QUOTE (OviraptorFan @ Sep 8 2022, 07:16 PM)
Also here is an important question, how is the fur of the Quillyn blue? If I recall correctly, mammals(which furred shrews in modern times are pretty much an analogue to in many respects) can't really have blue fur, with the closest color being stuff like purpule. With that in mind, how does your Quillyn get around this problem and have blue fur, or alternatively, why not it be a different distinct color like a bright red or violet?

Also the torso is way too short, its a problem in the original artwork of the cheekhorns as well, as it means they have no room for guts at all.


Assuming we need to obey real-world logic for this, instead of acknowledging the fact it's an alien that strongly resembles a mammal, then it could be structural coloration, incorporation of pigments that do not exist on Earth into its hair a la flamingos and their feathers with their diet of crustaceans, or both. The color brings to mind cryoflora, and the plants one eats can somewhat alter skin color in mammals (humans, specifically). However, it doesn't eat cryoflora.

"usually: well-rotted carcasses" This has no need for a colon.
"like its ancestor strategy": You probably meant: "Like its ancestor, its reproductive strategy".

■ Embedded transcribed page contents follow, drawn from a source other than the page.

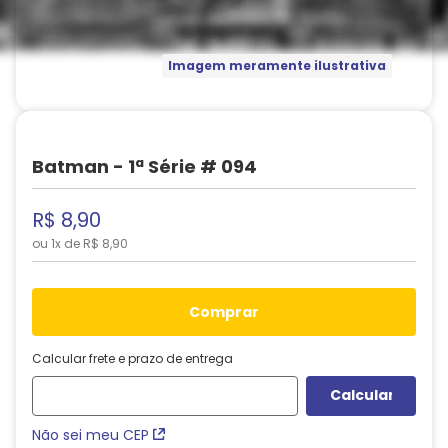
Imagem meramente ilustrativa
Batman - 1ª Série # 094
R$
8
,
90
ou
1
x de
R$
8
,
90
comprar
Calcular frete e prazo de entrega
Não sei meu CEP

Otherwise, everything looks good. The description is short for post-revival Alpha entries, but not conspicuously so. It's a bit odd it doesn't live in Raptor Tropical Rainforest, since it surely has plenty of food and good egg-laying sites, is contiguous with its other habitats, and it lives in a huge strip of rainforest/woodland habitats. However, it's not actually necessary to expand there.
The respiration of the krugg lineage should be elaborated upon at some point, but the missing information doesn't seem so significant as to substantially delay the approval of this organism. Respiration would certainly be worth figuring out if it were, say, 1 m long, but at 10 cm falls within the size of a large giant weta on Earth, so it's plausible even if it uses roachlike respiration.